The [response status code](https://en.wikipedia.org/wiki/List_of_HTTP_status_codes) indicates whether the request was successful or not. A 200 code means that the retrieval was successful. 
<br/><br/>




Next, we extract the JSON file from the returned request object. [JSON](https://restfulapi.net/introduction-to-json/) is a human-readable format for data exchange.


In [17]:
json = r.json() # Extract JSON data
print(json) # Print the first two data entries

{'type': 'FeatureCollection', 'features': [{'geometry': {'coordinates': [10.1353, 56.0803], 'type': 'Point'}, 'id': '05b95f7e-91df-8f3b-30b5-f79cd51736c6', 'type': 'Feature', 'properties': {'created': '2021-11-09T18:47:22.955234Z', 'observed': '2021-11-09T18:50:00Z', 'parameterId': 'cloud_height', 'stationId': '06074', 'value': 150.0}}, {'geometry': {'coordinates': [10.1353, 56.0803], 'type': 'Point'}, 'id': '173ba231-c3d4-c0f8-aff8-509377a2c5d9', 'type': 'Feature', 'properties': {'created': '2021-11-09T18:47:22.941159Z', 'observed': '2021-11-09T18:50:00Z', 'parameterId': 'humidity', 'stationId': '06074', 'value': 97.0}}, {'geometry': {'coordinates': [10.1353, 56.0803], 'type': 'Point'}, 'id': '19bfc212-199b-77ab-50cc-3edb46e35a55', 'type': 'Feature', 'properties': {'created': '2021-11-09T18:47:22.956673Z', 'observed': '2021-11-09T18:50:00Z', 'parameterId': 'temp_dew', 'stationId': '06074', 'value': 9.8}}, {'geometry': {'coordinates': [10.1353, 56.0803], 'type': 'Point'}, 'id': '4286f2

Furthermore, the JSON object can be converted to a convenient table (DataFrame) using the Pandas library.

In [27]:
df = pd.DataFrame(json) # Convert JSON object to a Pandas DataFrame
# print(df.head()) # Print the first five rows of the DataFrame

ValueError: arrays must all be same length

From the above snippet of data it is possible to deduce that the timestamps are in the format of microseconds since January 1st 1970. Try copying one timestamp and convert it to reable date using [this tool](https://www.epochconverter.com/).

<br/>


The timestamps strings can be converted to a datetime object using the Pandas *to_datetime* function.

In [None]:
df['time'] = pd.to_datetime(df['timeObserved'], unit='us') # The unit 'us' corresponds to microseconds
print(df['time'].head()) # Print the first five timestamps

<br/>
Last, we will generate a list of all the parameters available.

In [None]:
parameter_ids = df['parameterId'].unique() # Generate a list of unique parameter ids
print(parameter_ids) # Print all unique parameter ids

<br/><br/>

## Part 2: Requesting specific data

The above example was a heavily simplied example to illustrate how the API can be accessed. For most applicatios the user wants to specify query criterias, such as:
1. Meterological stations (e.g. 04320, 06074, etc.)
2. Parameters (e.g. wind_speed, humidity, etc.)
3. Time frame (to and from time)
4. Limit (maximum number of observations)


In [None]:
# Start and end time should be specified in microseconds since January 1st 1970 (Unix time)
end_time = pd.datetime.today() # End time is defined as the current time
start_time = pd.datetime(2020,1,10) # Start time is defined as specific date

def datetime_to_unixtime(dt):
    '''Function converting a datetime objects to a Unix microsecond string'''
    return str(int(pd.to_datetime(dt).value*10**-3))

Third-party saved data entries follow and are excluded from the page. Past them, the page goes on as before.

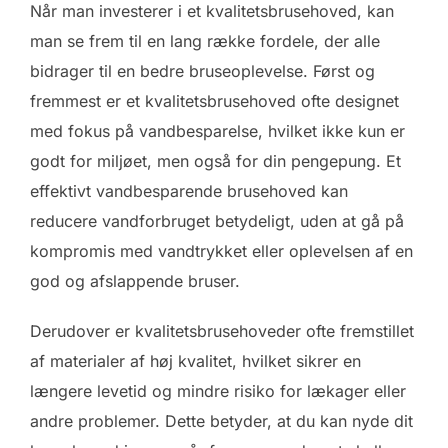
Når man investerer i et kvalitetsbrusehoved, kan
man se frem til en lang række fordele, der alle
bidrager til en bedre bruseoplevelse. Først og
fremmest er et kvalitetsbrusehoved ofte designet
med fokus på vandbesparelse, hvilket ikke kun er
godt for miljøet, men også for din pengepung. Et
effektivt vandbesparende brusehoved kan
reducere vandforbruget betydeligt, uden at gå på
kompromis med vandtrykket eller oplevelsen af en
god og afslappende bruser.
Derudover er kvalitetsbrusehoveder ofte fremstillet
af materialer af høj kvalitet, hvilket sikrer en
længere levetid og mindre risiko for lækager eller
andre problemer. Dette betyder, at du kan nyde dit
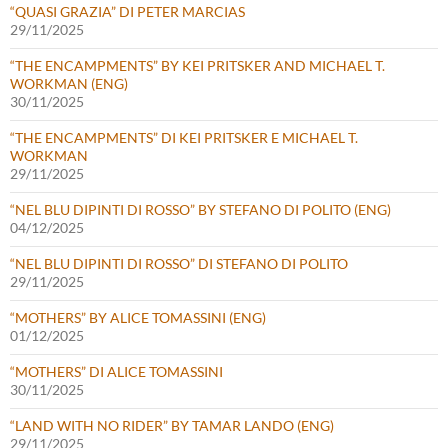
“QUASI GRAZIA” DI PETER MARCIAS
29/11/2025
“THE ENCAMPMENTS” BY KEI PRITSKER AND MICHAEL T.
WORKMAN (ENG)
30/11/2025
“THE ENCAMPMENTS” DI KEI PRITSKER E MICHAEL T.
WORKMAN
29/11/2025
“NEL BLU DIPINTI DI ROSSO” BY STEFANO DI POLITO (ENG)
04/12/2025
“NEL BLU DIPINTI DI ROSSO” DI STEFANO DI POLITO
29/11/2025
“MOTHERS” BY ALICE TOMASSINI (ENG)
01/12/2025
“MOTHERS” DI ALICE TOMASSINI
30/11/2025
“LAND WITH NO RIDER” BY TAMAR LANDO (ENG)
29/11/2025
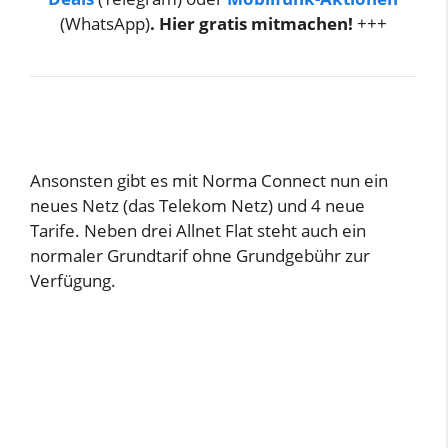
(WhatsApp)
. Hier gratis mitmachen!
+++
Ansonsten gibt es mit Norma Connect nun ein
neues Netz (das Telekom Netz) und 4 neue
Tarife. Neben drei Allnet Flat steht auch ein
normaler Grundtarif ohne Grundgebühr zur
Verfügung.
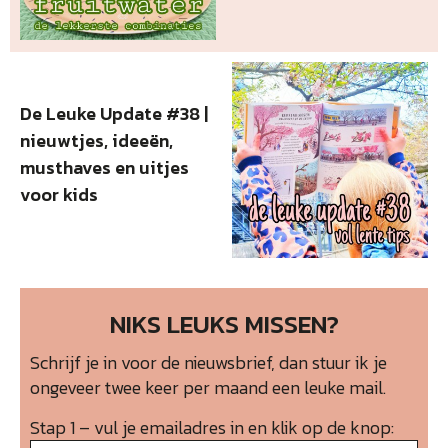
De Leuke Update #38 |
nieuwtjes, ideeën,
musthaves en uitjes
voor kids
NIKS LEUKS MISSEN?
Schrijf je in voor de nieuwsbrief, dan stuur ik je
ongeveer twee keer per maand een leuke mail.
Stap 1 – vul je emailadres in en klik op de knop:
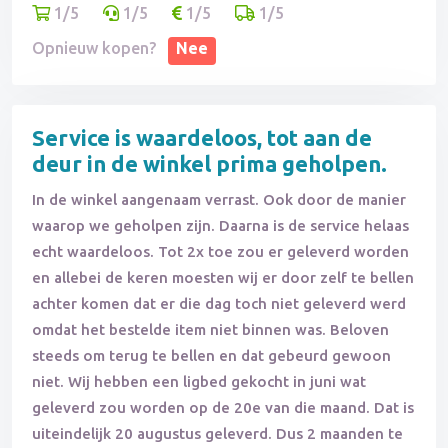
1/5
1/5
1/5
1/5
na veel gedoe hebben ze slechts €200
gecompenseerd.
Opnieuw kopen?
Nee
Tot overmaat van ramp ontvang ik nu e-mails van
incassobureau Collect4U namens Fontayne, waarin
Service is waardeloos, tot aan de
staat dat ik nog €296 moet betalen. Hoe en waarom
deur in de winkel prima geholpen.
dit bedrag is ontstaan, kan niemand mij uitleggen,
In de winkel aangenaam verrast. Ook door de manier
maar ze blijven aandringen op betaling.
waarop we geholpen zijn. Daarna is de service helaas
echt waardeloos. Tot 2x toe zou er geleverd worden
Dit is een uiterst onprofessioneel bedrijf met
en allebei de keren moesten wij er door zelf te bellen
onvriendelijk en onwetend personeel. Er is geen
achter komen dat er die dag toch niet geleverd werd
aanspreekpunt, geen klachtenafdeling—zoiets heb ik
omdat het bestelde item niet binnen was. Beloven
nog nooit meegemaakt. Niemand is in staat om je
steeds om terug te bellen en dat gebeurd gewoon
normaal te woord te staan. Ik gun geen enkele klant
niet. Wij hebben een ligbed gekocht in juni wat
de ellendige ervaring die ik nog steeds doormaak
geleverd zou worden op de 20e van die maand. Dat is
uiteindelijk 20 augustus geleverd. Dus 2 maanden te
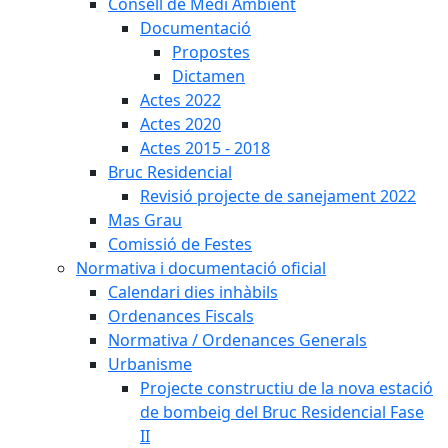
Consell de Medi Ambient
Documentació
Propostes
Dictamen
Actes 2022
Actes 2020
Actes 2015 - 2018
Bruc Residencial
Revisió projecte de sanejament 2022
Mas Grau
Comissió de Festes
Normativa i documentació oficial
Calendari dies inhàbils
Ordenances Fiscals
Normativa / Ordenances Generals
Urbanisme
Projecte constructiu de la nova estació
de bombeig del Bruc Residencial Fase
II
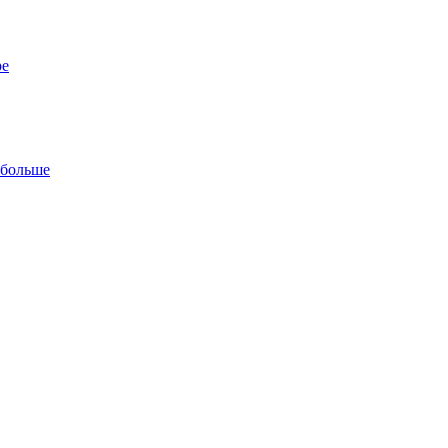
ре
 больше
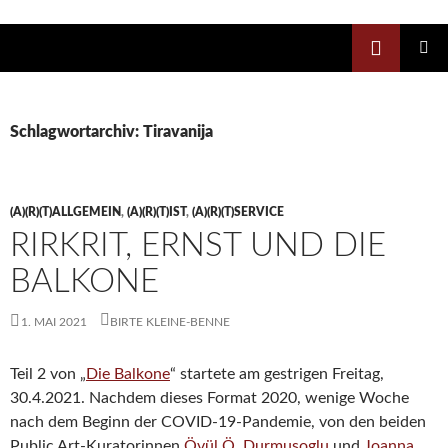
Zum
Inhalt
Suchen
springen
PRIMÄR
MENÜ
Schlagwortarchiv: Tiravanija
(A)(R)(T)ALLGEMEIN
,
(A)(R)(T)IST
,
(A)(R)(T)SERVICE
RIRKRIT, ERNST UND DIE
BALKONE
1. MAI 2021
BIRTE KLEINE-BENNE
Teil 2 von „
Die Balkone
“ startete am gestrigen Freitag,
30.4.2021. Nachdem dieses Format 2020, wenige Woche
nach dem Beginn der COVID-19-Pandemie, von den beiden
Public Art-Kuratorinnen
Övül Ö. Durmusoglu
und
Joanna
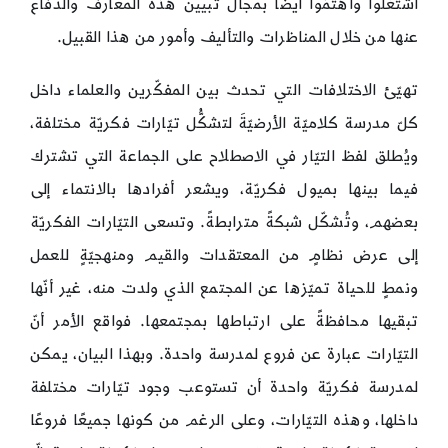
اشتغلوا واهتمّوا أيضًا بمجال تبيين هذه المعارف والدفاع
عنها من خلال المناظرات والتأليف وأمور من هذا القبيل.
تهيّئ الاختلافات التي تحدث بين المفكّرين والعلماء داخل
كلّ مدرسة كلاميّة الأرضيّةَ لتشكُّل تيّارات فكريّة مختلفة،
ويُطلق لفظ التيّار في الاصطلاح على الجماعة التي تشترك
فيما بينها بميول فكريّة، ويشعر أفرادها بالانتماء إلى
بعضهم، وتُشكّل شبكةً مترابطةً. وتسعى التيّارات الفكريّة
إلى عرض نظامٍ من المعتقدات والقيم ومنهجيّةٍ للعمل
ونمطٍ للحياة تميّزها عن المجتمع الذي ولدت منه، غير أنّها
تبقيها محافظةً على ارتباطها بمجتمعها. فواقع الأمر أنّ
التيّارات عبارة عن فروع لمدرسة واحدة. وبهذا البيان، يمكن
لمدرسة فكريّة واحدة أن تستوعب وجود تيّارات مختلفة
داخلها، وهذه التيّارات، وعلى الرغم من كونها جميعًا فروعًا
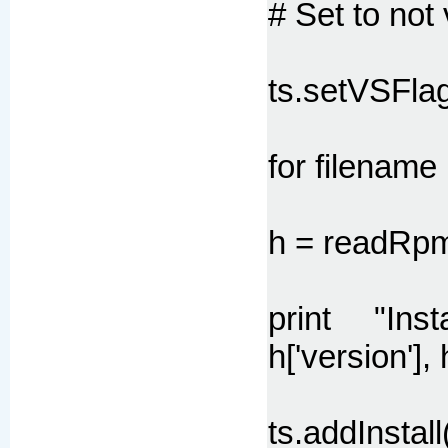
# Set to not
ts.setVSF
for filename 
h = readRpm
print "Ins
h['version'], 
ts.addInstall(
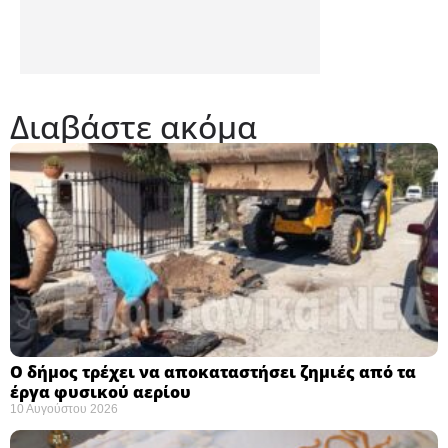
Διαβάστε ακόμα
Ο δήμος τρέχει να αποκαταστήσει ζημιές από τα
έργα φυσικού αερίου
10 Αυγούστου 2026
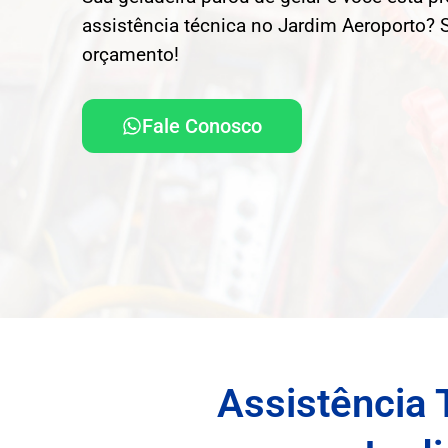
assistência técnica no Jardim Aeroporto? S
orçamento!
Fale Conosco
Assistência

# Specify query parameters
params = {'api-key' : api_key,
          'from' : datetime_to_unixtime(start_time),
          'to' : datetime_to_unixtime(end_time),
          'stationId' : '06188',
          #'parameterId' : 'temp_mean_past1h',
          'limit' : '100000',
          }


r = requests.get(url, params=params) # submit GET request based on url and headers
print(r, r.url) # Print request status and url

N.B.: the parameterId was commented out above, which results in all the parameters being included. As of the time of writing it was only possible to request one or all parameters. The same is true for the stations. The *limit* parameter is the maximum number of observations you want to download, generally it should be set to a large value in order for it not to be limiting.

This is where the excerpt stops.